Почему-то в обращении ко мне Павел Филиппович перешел на официальное «вы». С тою же самой естественностью, с какой минуту назад по-свойски, запросто говорил мне «ты», без каких бы то ни было на то реальных оснований. Если не считать, конечно, основанием патриархального начальственного права, которое в наши дни используется отчасти как знак особого доверия и расположения. Впрочем, весьма возможно, что последнее «вы» относилось не ко мне лично, а как бы собирательно ко всему нашему поколению газетчиков.

— Кстати, давно хочу спросить, — вступает в разговор Леонид Павлович, — сколько лет вы у нас работаете?

— Пятнадцать, — отвечаю я смущенно, словно признаюсь в давнем грехе.

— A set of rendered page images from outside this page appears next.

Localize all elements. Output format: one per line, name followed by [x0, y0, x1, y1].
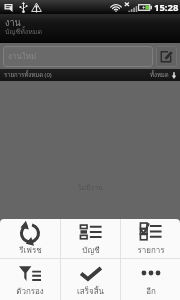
staticText: บัญชีทั้งหมด — [5, 26, 42, 37]
button[interactable]: รายการ — [121, 219, 180, 258]
button[interactable]: บัญชี — [61, 219, 120, 258]
button[interactable]: อีก — [121, 259, 180, 300]
staticText: ทั้งหมด — [150, 70, 169, 80]
button[interactable]: รีเฟรช — [0, 219, 60, 258]
staticText: ไม่มีงาน — [78, 182, 103, 193]
staticText: เสร็จสิ้น — [77, 285, 104, 298]
button[interactable]: เสร็จสิ้น — [61, 259, 120, 300]
button[interactable]: ตัวกรอง — [0, 259, 60, 300]
staticText: งานใหม่ — [8, 50, 37, 63]
staticText: อีก — [146, 285, 156, 298]
staticText: งาน — [5, 16, 21, 30]
staticText: ตัวกรอง — [16, 285, 44, 298]
button[interactable]: งานใหม่ — [3, 46, 153, 67]
staticText: บัญชี — [82, 244, 100, 257]
staticText: รีเฟรช — [19, 244, 42, 257]
button[interactable]: ทั้งหมด — [150, 70, 177, 80]
staticText: 15:28 — [154, 1, 179, 14]
staticText: รายการ — [137, 244, 165, 257]
button[interactable]: New task — [156, 46, 177, 67]
staticText: รายการทั้งหมด (0) — [4, 70, 52, 80]
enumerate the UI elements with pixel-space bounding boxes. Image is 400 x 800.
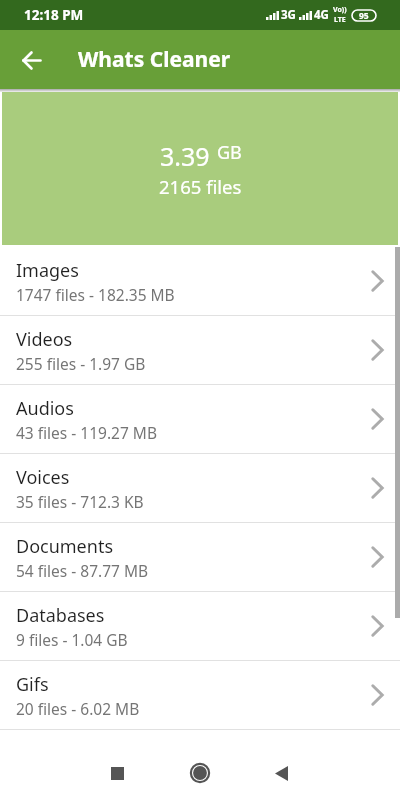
- button[interactable]: Voices: [0, 454, 400, 522]
- button[interactable]: Gifs: [0, 661, 400, 729]
- staticText: Whats Cleaner: [78, 45, 231, 74]
- staticText: 9 files - 1.04 GB: [16, 629, 128, 650]
- staticText: 3.39: [160, 139, 210, 173]
- staticText: 20 files - 6.02 MB: [16, 698, 140, 719]
- staticText: Vo)): [333, 5, 347, 15]
- staticText: 1747 files - 182.35 MB: [16, 284, 175, 305]
- staticText: Voices: [16, 465, 70, 490]
- staticText: LTE: [334, 15, 346, 25]
- staticText: 54 files - 87.77 MB: [16, 560, 149, 581]
- button[interactable]: [14, 42, 50, 78]
- button[interactable]: 3.39: [2, 92, 398, 245]
- button[interactable]: Images: [0, 247, 400, 315]
- staticText: GB: [217, 140, 242, 165]
- button[interactable]: Databases: [0, 592, 400, 660]
- staticText: 95: [359, 10, 369, 21]
- staticText: Images: [16, 258, 79, 283]
- staticText: 4G: [314, 7, 329, 23]
- staticText: Videos: [16, 327, 73, 352]
- staticText: 255 files - 1.97 GB: [16, 353, 146, 374]
- staticText: Databases: [16, 603, 105, 628]
- staticText: Gifs: [16, 672, 49, 697]
- button[interactable]: [253, 746, 309, 800]
- button[interactable]: Documents: [0, 523, 400, 591]
- button[interactable]: Videos: [0, 316, 400, 384]
- button[interactable]: Audios: [0, 385, 400, 453]
- staticText: 2165 files: [159, 174, 242, 199]
- staticText: 3G: [281, 7, 296, 23]
- staticText: 12:18 PM: [24, 6, 84, 24]
- button[interactable]: [89, 746, 145, 800]
- staticText: Audios: [16, 396, 74, 421]
- staticText: Documents: [16, 534, 114, 559]
- staticText: 35 files - 712.3 KB: [16, 491, 144, 512]
- button[interactable]: [172, 746, 228, 800]
- staticText: 43 files - 119.27 MB: [16, 422, 157, 443]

— Ого! — молодо удивляется Леня, вероятно, окинув мысленно все свое поступательное продвижение, весь победный путь, пройденный за эти годы. Интересно знать, кстати, кем он был пятнадцать лет назад? Периферийным молодежным лидером? Спортсменом, подающим надежды? Редактором комсомольской газеты?

— Как говорится, с молодых ногтей, — вставляет сочувственную реплику Валерий Ефимович.

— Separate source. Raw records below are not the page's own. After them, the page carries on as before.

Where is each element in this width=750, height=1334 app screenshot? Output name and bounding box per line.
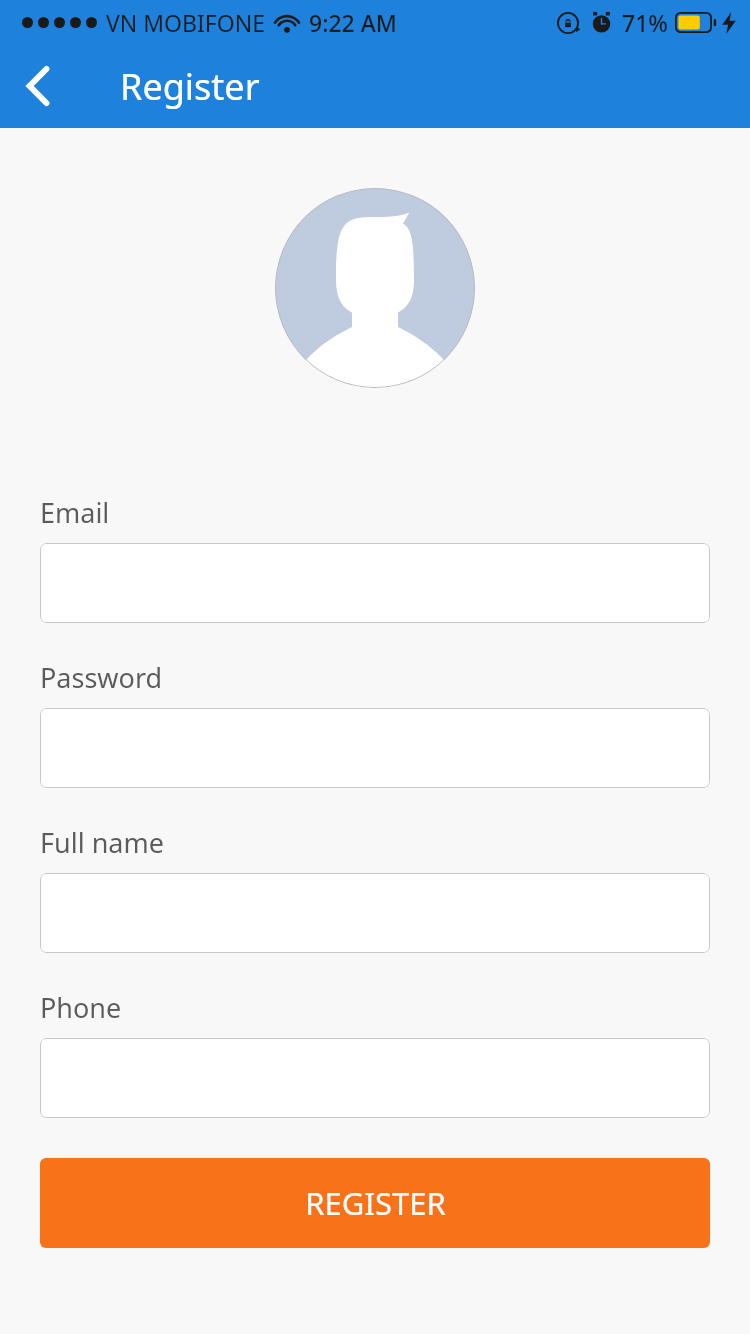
button[interactable]: Phone (40, 1038, 710, 1118)
button[interactable]: Full name (40, 873, 710, 953)
button[interactable]: Back (0, 48, 76, 124)
button[interactable]: Password (40, 708, 710, 788)
staticText: Password (40, 659, 163, 696)
staticText: 71% (622, 7, 668, 38)
button[interactable]: REGISTER (40, 1158, 710, 1248)
staticText: Full name (40, 824, 164, 861)
staticText: REGISTER (305, 1182, 446, 1224)
button[interactable]: Email (40, 543, 710, 623)
button[interactable]: Profile photo (275, 188, 475, 388)
staticText: VN MOBIFONE (106, 7, 265, 38)
staticText: 9:22 AM (309, 7, 397, 38)
staticText: Phone (40, 989, 122, 1026)
staticText: Email (40, 494, 110, 531)
staticText: Register (120, 62, 260, 111)
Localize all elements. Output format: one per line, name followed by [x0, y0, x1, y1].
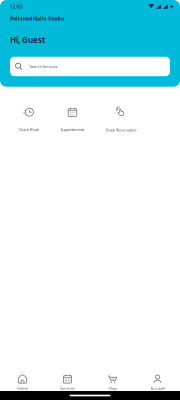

— Да уж, от самых младых. — Главный смотрит на меня с каким-то новым любопытством, может быть, и его посетила мысль, родственная моей, и ему тоже любопытно представить себе, как же это я выглядел в те времена, когда впервые переступил порог редакции. — Вы что же, прямо после университета сюда пришли?

— Раньше, — говорю я, — после третьего курса, практикантом. В китайских штанах за шесть пятьдесят.

Мои собеседники дружно смеются, надо думать, им кажется весьма остроумной эта снисходительная ссылка вполне солидного джентльмена на свою былую, легендарную и, разумеется, невозвратную бедность.

— Помнишь! — с ошеломляющей непоследовательностью вновь переходя на «ты», одобрительно замечает редактор. — За шесть пятьдесят, говоришь? Даже и цены не забыл? Надеюсь, новыми? Молодец! Я вот тоже те сапоги по гроб жизни помнить буду, какими меня в нашей тверской газете благословили. В тридцать первом. За репортаж из деревни, где селькоров убивали. Кого топором, кого из обреза. Сам не знаю, как оттуда живым выбрался, да еще в опорках своих по морозу.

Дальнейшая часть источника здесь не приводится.